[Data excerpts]
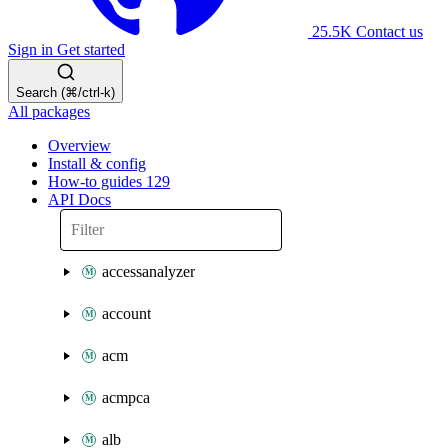
25.5K
Contact us
Sign in
Get started
Search (⌘/ctrl-k)
All packages
Overview
Install & config
How-to guides
129
API Docs
accessanalyzer
account
acm
acmpca
alb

_Your assignment_
Leave out the pictures and return the rest of the records exactly.

_Task answer_
25.5K
Contact us
Sign in
Get started
Search (⌘/ctrl-k)
All packages
Overview
Install & config
How-to guides
129
API Docs
accessanalyzer
account
acm
acmpca
alb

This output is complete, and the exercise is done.